マイナビニュース編集部(以下、編):まず、2世代目が登場したこと(フルモデルチェンジしたこと)については、どうお感じになりましたか?

安東弘樹さん(以下、安):素直に、このモデルを絶やさないでいてくれたことには感謝しています。MT(マニュアルトランスミッション)の設定があるスポーツカーが絶滅することへの危惧を常に持っていますので……。

編:現行型(初代)と大きく変わったなと感じたところは? その進化の方向性には満足していますか?

安:デザインは塊(かたまり)感があって旧型より好きなのですが、実車を見て、誤解を恐れずに申し上げますと、驚きがなかったというのが正直な感想です。

安:走りに関しては、400ccの排気量アップによる動力性能の向上は感じましたし、全てにおいて、自動車としての性能がかさ上げされていることは実感できました。サーキットでの試乗でしたが、旧型の後に新型に乗って、「止まる」「曲がる」の部分も含めて、スピード域が違ったことに感心しました。

メーターがフルディスプレイ化されたり、全体的に進化はしたと思うのですが……。

編:なるほど。デザインと質感について、ご感想はいかがでしょうか。

安:前のお答えの続きになります(笑)。パッと実車を目の当たりにした時、「おー!」という言葉が出てこなかったのは、なぜだったんでしょうね? 「GRスープラ」や「GRヤリス」は初見で「おー!」という言葉が出てきたのですが、GR 86については「特別なクルマ」感を受けなかったんです。

外装でいえばバランスはいいと思うのですが、ヘッドライトの造形や中の灯火類などへのデザインの工夫がほしかったし、もう少し全体的に色気のようなものを感じられたら嬉しかったですけどね……。

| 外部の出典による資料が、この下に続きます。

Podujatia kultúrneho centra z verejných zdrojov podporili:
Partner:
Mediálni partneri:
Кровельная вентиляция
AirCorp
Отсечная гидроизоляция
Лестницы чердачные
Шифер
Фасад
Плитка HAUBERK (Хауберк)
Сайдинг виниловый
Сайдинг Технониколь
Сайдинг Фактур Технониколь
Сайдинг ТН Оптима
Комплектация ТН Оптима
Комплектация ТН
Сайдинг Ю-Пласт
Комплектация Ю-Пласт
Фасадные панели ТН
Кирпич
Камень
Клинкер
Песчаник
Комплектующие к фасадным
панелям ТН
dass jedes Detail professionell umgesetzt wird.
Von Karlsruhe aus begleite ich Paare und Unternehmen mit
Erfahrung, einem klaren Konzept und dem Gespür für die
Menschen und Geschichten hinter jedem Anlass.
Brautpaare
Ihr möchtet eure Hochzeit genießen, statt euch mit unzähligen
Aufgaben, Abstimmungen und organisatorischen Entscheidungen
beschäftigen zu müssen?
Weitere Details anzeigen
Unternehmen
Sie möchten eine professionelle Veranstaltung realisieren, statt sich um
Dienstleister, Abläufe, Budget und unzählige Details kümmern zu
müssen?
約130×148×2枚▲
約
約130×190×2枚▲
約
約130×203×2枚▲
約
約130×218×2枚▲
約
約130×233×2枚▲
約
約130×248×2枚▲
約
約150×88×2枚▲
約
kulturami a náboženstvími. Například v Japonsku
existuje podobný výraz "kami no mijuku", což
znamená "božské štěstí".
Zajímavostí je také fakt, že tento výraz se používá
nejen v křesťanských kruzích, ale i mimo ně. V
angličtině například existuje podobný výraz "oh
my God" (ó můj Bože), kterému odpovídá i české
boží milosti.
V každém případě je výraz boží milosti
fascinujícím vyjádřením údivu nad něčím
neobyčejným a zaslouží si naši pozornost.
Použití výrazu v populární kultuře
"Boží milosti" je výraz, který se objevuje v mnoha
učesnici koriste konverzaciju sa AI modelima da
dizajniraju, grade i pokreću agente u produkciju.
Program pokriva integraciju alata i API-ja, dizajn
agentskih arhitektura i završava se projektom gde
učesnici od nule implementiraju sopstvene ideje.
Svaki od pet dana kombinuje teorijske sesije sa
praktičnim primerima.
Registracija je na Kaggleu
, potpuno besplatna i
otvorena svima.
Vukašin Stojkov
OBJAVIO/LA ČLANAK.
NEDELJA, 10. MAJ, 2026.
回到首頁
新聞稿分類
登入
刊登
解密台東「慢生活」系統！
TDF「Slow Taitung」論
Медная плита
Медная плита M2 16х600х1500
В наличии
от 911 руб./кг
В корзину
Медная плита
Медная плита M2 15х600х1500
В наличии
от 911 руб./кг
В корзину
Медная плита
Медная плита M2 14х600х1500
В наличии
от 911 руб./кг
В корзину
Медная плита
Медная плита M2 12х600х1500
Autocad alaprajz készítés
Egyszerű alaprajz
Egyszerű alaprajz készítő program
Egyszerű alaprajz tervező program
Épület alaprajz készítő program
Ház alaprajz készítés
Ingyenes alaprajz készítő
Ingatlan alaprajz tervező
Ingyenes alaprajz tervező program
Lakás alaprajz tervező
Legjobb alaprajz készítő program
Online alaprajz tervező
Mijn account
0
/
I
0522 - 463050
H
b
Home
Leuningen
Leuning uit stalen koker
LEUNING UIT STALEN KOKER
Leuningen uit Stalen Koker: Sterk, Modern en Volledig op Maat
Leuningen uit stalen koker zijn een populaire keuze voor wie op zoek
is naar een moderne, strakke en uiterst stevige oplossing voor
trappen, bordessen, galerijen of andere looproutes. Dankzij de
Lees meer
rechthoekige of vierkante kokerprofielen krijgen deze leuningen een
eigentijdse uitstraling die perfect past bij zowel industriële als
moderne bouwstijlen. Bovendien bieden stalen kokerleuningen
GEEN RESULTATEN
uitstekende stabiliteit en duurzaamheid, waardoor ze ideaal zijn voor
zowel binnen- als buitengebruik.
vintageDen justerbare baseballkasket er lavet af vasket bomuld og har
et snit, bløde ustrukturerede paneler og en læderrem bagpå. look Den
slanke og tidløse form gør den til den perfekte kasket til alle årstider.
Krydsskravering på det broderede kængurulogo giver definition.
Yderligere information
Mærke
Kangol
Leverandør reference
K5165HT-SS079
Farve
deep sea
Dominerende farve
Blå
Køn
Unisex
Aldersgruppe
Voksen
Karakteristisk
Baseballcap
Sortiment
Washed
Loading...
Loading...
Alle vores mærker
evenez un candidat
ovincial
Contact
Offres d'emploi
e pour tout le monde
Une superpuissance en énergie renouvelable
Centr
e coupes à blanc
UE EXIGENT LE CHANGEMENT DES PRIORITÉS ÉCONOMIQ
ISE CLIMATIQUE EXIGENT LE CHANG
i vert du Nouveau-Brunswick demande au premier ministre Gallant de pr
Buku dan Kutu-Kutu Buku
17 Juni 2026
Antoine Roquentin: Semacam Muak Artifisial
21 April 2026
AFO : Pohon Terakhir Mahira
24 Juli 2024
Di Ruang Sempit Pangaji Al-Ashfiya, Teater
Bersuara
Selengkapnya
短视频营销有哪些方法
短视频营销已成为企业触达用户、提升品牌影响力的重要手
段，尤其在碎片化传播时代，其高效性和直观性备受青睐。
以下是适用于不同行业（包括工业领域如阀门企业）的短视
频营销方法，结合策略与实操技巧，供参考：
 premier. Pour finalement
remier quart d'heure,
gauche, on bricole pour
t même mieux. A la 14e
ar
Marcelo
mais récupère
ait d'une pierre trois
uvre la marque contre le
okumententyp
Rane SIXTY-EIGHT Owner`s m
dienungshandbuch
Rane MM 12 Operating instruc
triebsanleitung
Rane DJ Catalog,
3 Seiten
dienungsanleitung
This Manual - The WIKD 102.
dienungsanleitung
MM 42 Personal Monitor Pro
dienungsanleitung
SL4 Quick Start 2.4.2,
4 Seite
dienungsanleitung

同じGRの「スープラ」は誰が見てもエロい(笑)し、「GRヤリス」も、WRCの系譜といわれて納得できるグラマラスな形をしてますからね。室内の「専用装備感」が希薄だったりするところが、そう感じる理由かもしれません。ドアの開閉音も「ドスッ!」とか「ガチッ!」という感じではなかったり、コンソールのカップホルダーの分割開閉の蓋に隙間があったり……。

安:さまざまな制約がある中で、懸命に作ったクルマであることは間違いないのですが、「乾坤一擲」という大勝負感が他のGRモデルとは違って見えたのは、やはりBRZと共用の部分も多いので、仕方がないと思います。無理に「GR 86」にせず、「TOYOTA 86 GRスポーツ」ということであれば、意識も変わっていたかもしれません。

ただ、GR 86を他のGRと比べたり、BRZをレヴォーグと比べたりすると、質感が劣っているように感じるので、そこは残念です。ドアやインパネのプラスチック部分も触ってみましたが、「シボ」を付けるなど、もう少し質感向上の工夫が欲しかったですね。

編:GR 86とBRZで、味の違いを感じた部分はどこですか?

安:内外装ではエンジン始動時のインパネのグラフィックくらいにしか違いを感じませんでしたが、サーキットを走ってみると、個人的には明らかな違いを感じました。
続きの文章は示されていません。